**EXERCISE DETAILS**
Give every line of the material back exactly, images removed.

**DATA FOR ANALYSIS**
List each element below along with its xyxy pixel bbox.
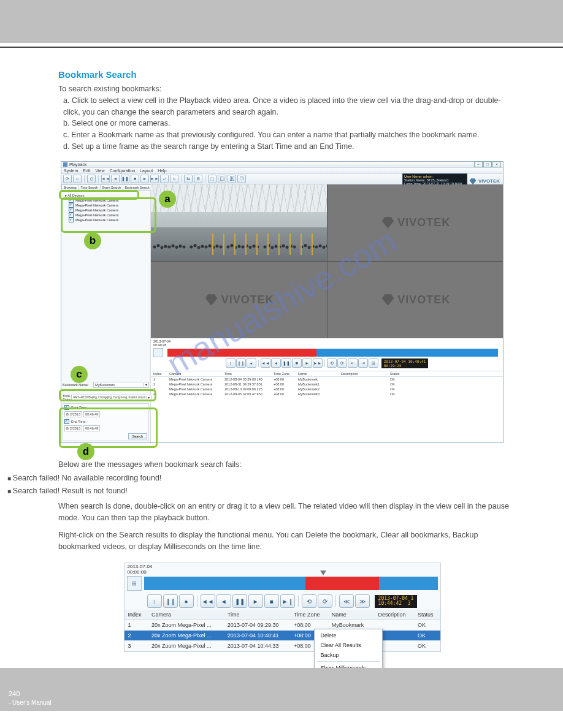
col-index[interactable]: Index <box>153 372 169 376</box>
callout-b: b <box>84 232 101 249</box>
play-btn[interactable]: ⟲ <box>327 358 337 368</box>
menu-layout[interactable]: Layout <box>140 169 153 173</box>
play-btn[interactable]: ◄◄ <box>261 358 270 368</box>
intro-line: To search existing bookmarks: <box>58 83 514 95</box>
toolbar-btn[interactable]: ❚❚ <box>121 175 129 183</box>
play-btn[interactable]: ❙❙ <box>236 358 246 368</box>
view-cell[interactable]: VIVOTEK <box>327 184 504 261</box>
callout-c: c <box>71 366 88 383</box>
view-cell[interactable]: VIVOTEK <box>327 262 504 338</box>
toolbar-btn[interactable]: ◄ <box>111 175 120 183</box>
th-name[interactable]: Name <box>328 610 375 620</box>
ctrl-btn[interactable]: ◄◄ <box>201 594 215 608</box>
result-row[interactable]: 1Mega-Pixel Network Camera2012-08-04 03:… <box>151 377 503 382</box>
toolbar-btn[interactable]: ⇆ <box>184 175 193 183</box>
view-cell-selected[interactable] <box>151 184 327 261</box>
ctrl-btn[interactable]: ⟲ <box>302 594 316 608</box>
min-button[interactable]: – <box>474 161 483 167</box>
th-index[interactable]: Index <box>124 610 148 620</box>
ctrl-btn[interactable]: ► <box>248 594 263 608</box>
result-row[interactable]: 3Mega-Pixel Network Camera2012-08-10 09:… <box>151 387 503 392</box>
toolbar-btn[interactable]: ⚙ <box>194 175 202 183</box>
menu-clearall[interactable]: Clear All Results <box>315 640 382 650</box>
toolbar-btn[interactable]: ⎙ <box>87 175 96 183</box>
toolbar-btn[interactable]: ⬚ <box>208 175 216 183</box>
menu-system[interactable]: System <box>64 169 78 173</box>
th-time[interactable]: Time <box>224 610 290 620</box>
menu-edit[interactable]: Edit <box>83 169 90 173</box>
toolbar-btn[interactable]: ◄◄ <box>101 175 110 183</box>
toolbar-btn[interactable]: ❐ <box>237 175 246 183</box>
menu-delete[interactable]: Delete <box>315 631 382 640</box>
toolbar-btn[interactable]: ⟳ <box>63 175 72 183</box>
ctrl-btn[interactable]: ⟳ <box>318 594 332 608</box>
col-status[interactable]: Status <box>390 372 421 376</box>
toolbar-btn[interactable]: ⤾ <box>160 175 169 183</box>
timeline-track[interactable] <box>167 349 498 357</box>
tab-timesearch[interactable]: Time Search <box>79 184 101 190</box>
toolbar-btn[interactable]: ⿲ <box>228 175 236 183</box>
col-time[interactable]: Time <box>224 372 274 376</box>
play-btn[interactable]: ■ <box>292 358 302 368</box>
timeline-marker[interactable] <box>320 571 326 575</box>
play-btn[interactable]: ◄ <box>271 358 281 368</box>
view-cell[interactable]: VIVOTEK <box>151 262 327 338</box>
toolbar-btn[interactable]: ■ <box>131 175 139 183</box>
th-camera[interactable]: Camera <box>148 610 224 620</box>
play-btn[interactable]: ❚❚ <box>282 358 291 368</box>
ctrl-btn[interactable]: ↕ <box>147 594 162 608</box>
separator <box>335 596 336 607</box>
th-status[interactable]: Status <box>414 610 440 620</box>
play-btn[interactable]: ⇤ <box>348 358 358 368</box>
bookmark-input[interactable]: MyBookmark▾ <box>93 382 149 388</box>
ctrl-btn[interactable]: ►❙ <box>280 594 295 608</box>
table-row-selected[interactable]: 220x Zoom Mega-Pixel ...2013-07-04 10:40… <box>124 631 440 641</box>
play-btn[interactable]: ► <box>302 358 312 368</box>
toolbar-btn[interactable]: ⤿ <box>170 175 178 183</box>
play-btn[interactable]: ● <box>247 358 256 368</box>
callout-box-d <box>59 408 158 448</box>
play-btn[interactable]: ⇥ <box>358 358 368 368</box>
tab-browsing[interactable]: Browsing <box>61 184 79 190</box>
result-row[interactable]: 2Mega-Pixel Network Camera2012-08-31 09:… <box>151 382 503 387</box>
col-tz[interactable]: Time Zone <box>274 372 298 376</box>
intro-b: b. Select one or more cameras. <box>58 118 514 129</box>
play-btn[interactable]: ⊞ <box>369 358 378 368</box>
table-row[interactable]: 120x Zoom Mega-Pixel ...2013-07-04 09:29… <box>124 620 440 631</box>
menu-config[interactable]: Configuration <box>109 169 135 173</box>
ctrl-btn[interactable]: ❙❙ <box>163 594 178 608</box>
menu-view[interactable]: View <box>95 169 104 173</box>
table-row[interactable]: 320x Zoom Mega-Pixel ...2013-07-04 10:44… <box>124 641 440 651</box>
max-button[interactable]: □ <box>483 161 492 167</box>
col-desc[interactable]: Description <box>341 372 390 376</box>
toolbar-btn[interactable]: ⿴ <box>218 175 226 183</box>
tab-bookmarksearch[interactable]: Bookmark Search <box>123 184 152 190</box>
tab-eventsearch[interactable]: Event Search <box>100 184 123 190</box>
th-tz[interactable]: Time Zone <box>290 610 328 620</box>
timeline-toggle-icon[interactable] <box>153 348 163 357</box>
menu-backup[interactable]: Backup <box>315 650 382 660</box>
ctrl-btn[interactable]: ≫ <box>355 594 370 608</box>
timeline-track[interactable] <box>144 577 438 590</box>
menu-help[interactable]: Help <box>158 169 166 173</box>
toolbar-btn[interactable]: ⌂ <box>73 175 82 183</box>
ctrl-btn[interactable]: ❚❚ <box>232 594 247 608</box>
ctrl-btn[interactable]: ◄ <box>216 594 231 608</box>
play-btn[interactable]: ►► <box>313 358 323 368</box>
toolbar-btn[interactable]: ►► <box>150 175 159 183</box>
header-bar <box>0 0 563 43</box>
result-row[interactable]: 4Mega-Pixel Network Camera2012-08-05 02:… <box>151 392 503 396</box>
play-btn[interactable]: ⟳ <box>337 358 347 368</box>
close-button[interactable]: × <box>492 161 501 167</box>
play-btn[interactable]: ↕ <box>226 358 236 368</box>
timeline-icon[interactable]: ⊞ <box>127 576 142 591</box>
dropdown-icon[interactable]: ▾ <box>144 383 147 387</box>
playback-clock: 2013-07-04 10:40:41 00:29:25 <box>381 358 429 368</box>
ctrl-btn[interactable]: ● <box>179 594 194 608</box>
ctrl-btn[interactable]: ≪ <box>339 594 354 608</box>
col-camera[interactable]: Camera <box>169 372 224 376</box>
toolbar-btn[interactable]: ► <box>140 175 149 183</box>
ctrl-btn[interactable]: ■ <box>264 594 279 608</box>
th-desc[interactable]: Description <box>375 610 414 620</box>
col-name[interactable]: Name <box>298 372 341 376</box>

**ANSWER AREA**
List each element below along with its xyxy pixel bbox.
col-index[interactable]: Index <box>153 372 169 376</box>
callout-b: b <box>84 232 101 249</box>
play-btn[interactable]: ⟲ <box>327 358 337 368</box>
menu-layout[interactable]: Layout <box>140 169 153 173</box>
play-btn[interactable]: ◄◄ <box>261 358 270 368</box>
intro-line: To search existing bookmarks: <box>58 83 514 95</box>
toolbar-btn[interactable]: ❚❚ <box>121 175 129 183</box>
play-btn[interactable]: ❙❙ <box>236 358 246 368</box>
view-cell[interactable]: VIVOTEK <box>327 184 504 261</box>
callout-c: c <box>71 366 88 383</box>
view-cell[interactable]: VIVOTEK <box>327 262 504 338</box>
toolbar-btn[interactable]: ◄ <box>111 175 120 183</box>
th-name[interactable]: Name <box>328 610 375 620</box>
ctrl-btn[interactable]: ◄◄ <box>201 594 215 608</box>
result-row[interactable]: 1Mega-Pixel Network Camera2012-08-04 03:… <box>151 377 503 382</box>
toolbar-btn[interactable]: ⇆ <box>184 175 193 183</box>
view-cell-selected[interactable] <box>151 184 327 261</box>
ctrl-btn[interactable]: ⟲ <box>302 594 316 608</box>
min-button[interactable]: – <box>474 161 483 167</box>
th-index[interactable]: Index <box>124 610 148 620</box>
ctrl-btn[interactable]: ► <box>248 594 263 608</box>
result-row[interactable]: 3Mega-Pixel Network Camera2012-08-10 09:… <box>151 387 503 392</box>
toolbar-btn[interactable]: ⚙ <box>194 175 202 183</box>
menu-clearall[interactable]: Clear All Results <box>315 640 382 650</box>
toolbar-btn[interactable]: ⎙ <box>87 175 96 183</box>
toolbar-btn[interactable]: ⬚ <box>208 175 216 183</box>
menu-system[interactable]: System <box>64 169 78 173</box>
th-time[interactable]: Time <box>224 610 290 620</box>
menu-edit[interactable]: Edit <box>83 169 90 173</box>
toolbar-btn[interactable]: ◄◄ <box>101 175 110 183</box>
toolbar-btn[interactable]: ❐ <box>237 175 246 183</box>
menu-delete[interactable]: Delete <box>315 631 382 640</box>
toolbar-btn[interactable]: ⟳ <box>63 175 72 183</box>
ctrl-btn[interactable]: ⟳ <box>318 594 332 608</box>
col-status[interactable]: Status <box>390 372 421 376</box>
toolbar-btn[interactable]: ⤾ <box>160 175 169 183</box>
timeline-track[interactable] <box>167 349 498 357</box>
tab-timesearch[interactable]: Time Search <box>79 184 101 190</box>
toolbar-btn[interactable]: ⿲ <box>228 175 236 183</box>
col-time[interactable]: Time <box>224 372 274 376</box>
play-btn[interactable]: ■ <box>292 358 302 368</box>
timeline-marker[interactable] <box>320 571 326 575</box>
play-btn[interactable]: ◄ <box>271 358 281 368</box>
view-cell[interactable]: VIVOTEK <box>151 262 327 338</box>
toolbar-btn[interactable]: ■ <box>131 175 139 183</box>
th-camera[interactable]: Camera <box>148 610 224 620</box>
play-btn[interactable]: ❚❚ <box>282 358 291 368</box>
ctrl-btn[interactable]: ↕ <box>147 594 162 608</box>
separator <box>335 596 336 607</box>
th-status[interactable]: Status <box>414 610 440 620</box>
play-btn[interactable]: ⇤ <box>348 358 358 368</box>
bookmark-input[interactable]: MyBookmark▾ <box>93 382 149 388</box>
ctrl-btn[interactable]: ►❙ <box>280 594 295 608</box>
table-row-selected[interactable]: 220x Zoom Mega-Pixel ...2013-07-04 10:40… <box>124 631 440 641</box>
play-btn[interactable]: ► <box>302 358 312 368</box>
toolbar-btn[interactable]: ⤿ <box>170 175 178 183</box>
play-btn[interactable]: ● <box>247 358 256 368</box>
callout-box-d <box>59 408 158 448</box>
play-btn[interactable]: ⇥ <box>358 358 368 368</box>
tab-browsing[interactable]: Browsing <box>61 184 79 190</box>
result-row[interactable]: 2Mega-Pixel Network Camera2012-08-31 09:… <box>151 382 503 387</box>
col-tz[interactable]: Time Zone <box>274 372 298 376</box>
intro-b: b. Select one or more cameras. <box>58 118 514 129</box>
play-btn[interactable]: ⊞ <box>369 358 378 368</box>
table-row[interactable]: 120x Zoom Mega-Pixel ...2013-07-04 09:29… <box>124 620 440 631</box>
menu-config[interactable]: Configuration <box>109 169 135 173</box>
ctrl-btn[interactable]: ❙❙ <box>163 594 178 608</box>
menu-view[interactable]: View <box>95 169 104 173</box>
table-row[interactable]: 320x Zoom Mega-Pixel ...2013-07-04 10:44… <box>124 641 440 651</box>
max-button[interactable]: □ <box>483 161 492 167</box>
col-desc[interactable]: Description <box>341 372 390 376</box>
toolbar-btn[interactable]: ⿴ <box>218 175 226 183</box>
tab-bookmarksearch[interactable]: Bookmark Search <box>123 184 152 190</box>
tab-eventsearch[interactable]: Event Search <box>100 184 123 190</box>
th-tz[interactable]: Time Zone <box>290 610 328 620</box>
timeline-toggle-icon[interactable] <box>153 348 163 357</box>
menu-backup[interactable]: Backup <box>315 650 382 660</box>
ctrl-btn[interactable]: ≫ <box>355 594 370 608</box>
timeline-track[interactable] <box>144 577 438 590</box>
menu-help[interactable]: Help <box>158 169 166 173</box>
toolbar-btn[interactable]: ⌂ <box>73 175 82 183</box>
ctrl-btn[interactable]: ❚❚ <box>232 594 247 608</box>
ctrl-btn[interactable]: ◄ <box>216 594 231 608</box>
play-btn[interactable]: ►► <box>313 358 323 368</box>
toolbar-btn[interactable]: ►► <box>150 175 159 183</box>
header-bar <box>0 0 563 43</box>
result-row[interactable]: 4Mega-Pixel Network Camera2012-08-05 02:… <box>151 392 503 396</box>
play-btn[interactable]: ⟳ <box>337 358 347 368</box>
close-button[interactable]: × <box>492 161 501 167</box>
play-btn[interactable]: ↕ <box>226 358 236 368</box>
timeline-icon[interactable]: ⊞ <box>127 576 142 591</box>
dropdown-icon[interactable]: ▾ <box>144 383 147 387</box>
playback-clock: 2013-07-04 10:40:41 00:29:25 <box>381 358 429 368</box>
ctrl-btn[interactable]: ● <box>179 594 194 608</box>
ctrl-btn[interactable]: ≪ <box>339 594 354 608</box>
col-camera[interactable]: Camera <box>169 372 224 376</box>
toolbar-btn[interactable]: ► <box>140 175 149 183</box>
ctrl-btn[interactable]: ■ <box>264 594 279 608</box>
th-desc[interactable]: Description <box>375 610 414 620</box>
col-name[interactable]: Name <box>298 372 341 376</box>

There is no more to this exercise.